ジョーカーを見てきた

日記
映画『ジョーカー』本予告【HD】2019年10月4日(金)公開
予告編です

 テレビでもさんざん宣伝をしている映画「ジョーカー」を見に行ってきた。

 普段は、新作は身に行くことはないのですけれど、これは面白そうだと思ったから。

 なにしろ、ヴェネチア映画祭で賞を取ったというのだから期待も膨らむというものだ。

 普通のハリウッド映画なら宣伝を見ただけでは見に行かないことにしている。宣伝と中身が違うじゃん、という突っ込みを入れたくなる作品も多いからね。アカデミー賞を取ったという作品もまぁまぁ参考にするくらい。(すぐテレビ放送される)

 でもカンヌ映画祭とかヴェネチア映画祭で賞を取ったといわれたら、ちょっと食指が動く。どちらかというと、ヨーロッパ系の映画のほうが見に行く価値があるような気がするのだ。ビデオに落ちるのも遅いし、配信もされないし。

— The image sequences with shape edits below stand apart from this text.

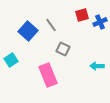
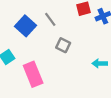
pink rectangle: (48, 75) -> (33, 74), moved

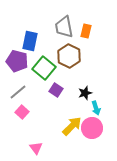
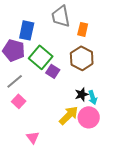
orange rectangle: (86, 31) -> (83, 29), moved
brown hexagon: (69, 56) -> (82, 58), moved
purple square: (56, 90) -> (53, 71), moved
black star: (85, 93) -> (82, 94), moved

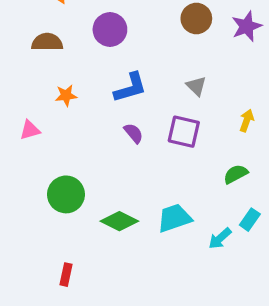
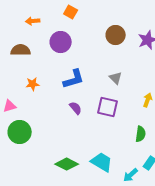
green semicircle: (236, 174) -> (141, 134), turned 126
green circle: (66, 194) -> (20, 132), moved
cyan trapezoid: (174, 218) -> (102, 162), turned 50

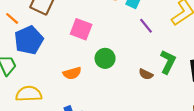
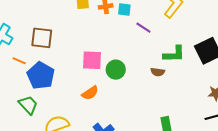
pink square: (81, 29) -> (92, 60), moved
green L-shape: (168, 62) -> (174, 54), turned 80

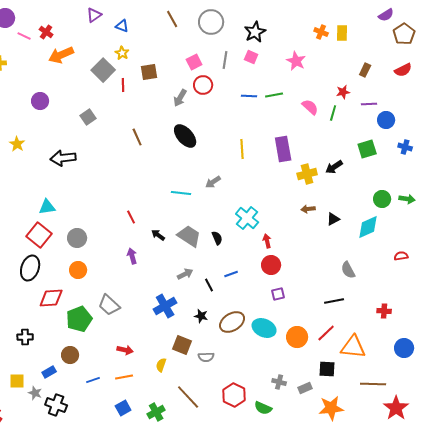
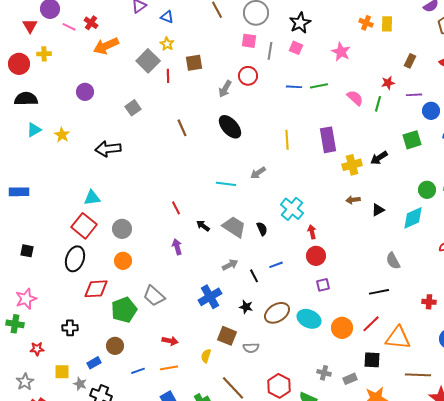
pink square: (194, 62) -> (249, 41), moved, turned 35

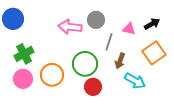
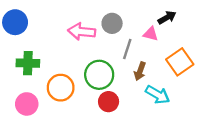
black arrow: (152, 24) -> (167, 18), moved
green cross: (24, 54) -> (28, 63), turned 30
pink circle: (23, 79) -> (27, 104), moved

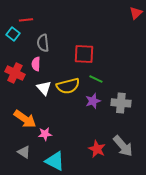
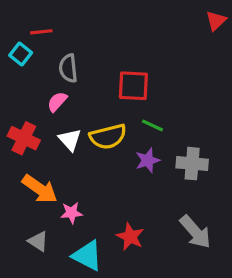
pink semicircle: (36, 64) -> (57, 102), turned 40
red cross: (15, 73) -> (24, 138), moved
red star: (97, 149) -> (130, 237), moved

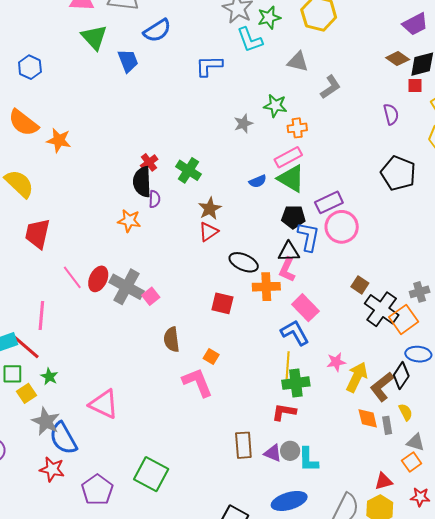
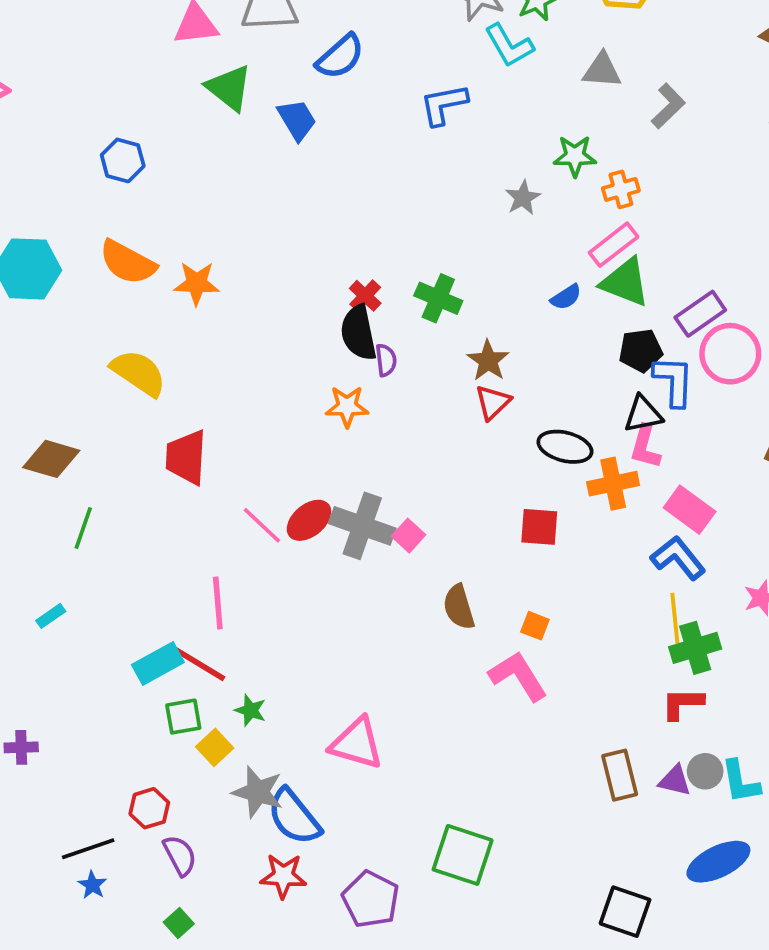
red ellipse: (98, 279) -> (309, 520), turned 35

 バットマンシリーズの前日譚という話も聞いていた。ジョーカーがいかにしてジョーカーになったか、という話になることも。闇落ちだと覚悟して、見に行った。

 見終わってからの感想。

 ものすごく心に残る映画だった。二度見したいとは思わないけれど。

 本当に、役者の演技が素晴らしい。主演ジョーカー役のホアキン・フェニックスをはじめとして、周りの役者もうまい。特に主役。これから、こんな役しか来なくなるんじゃないかと心配するくらいはまっている。精神的に不安定な主人公がさらに凶気へと駆り立てられていくその過程への演技が素晴らしい。

 映画の宣伝では心優しい一人の男がジョーカーという悪のカリスマになる話、みたいなことを言っていたが、精神的に病んでいる男をさらなるどん底に突き落とす話といったほうが正確だ。癖が強い役なんて言う表現も生ぬるい。中年、さえない男、貧乏。美形の美の字も出てこない主人公なのだ。

 仕事をこなして、老いた母親の世話をして、懸命に生きようとしている緊張すると笑いが止まらなくなる障害を抱えた男が、色々な原因が重なって、少しずつくるっていく。福祉の打ち切り、仕事の失敗。一つ一つは小さいことだけど、一本一本糸を切っていくように、狂気の方向へと。

 最初のころの狂気はまだ甘い。彼は自分が成功することを夢見る。恋人ができたり、仕事がうまくいったりする幻想を。彼があこがれているのはテレビの中のコメディアンの世界だ。それを見て笑ったり、成功を夢見たり、することができている。妄想の世界の中であってもだ。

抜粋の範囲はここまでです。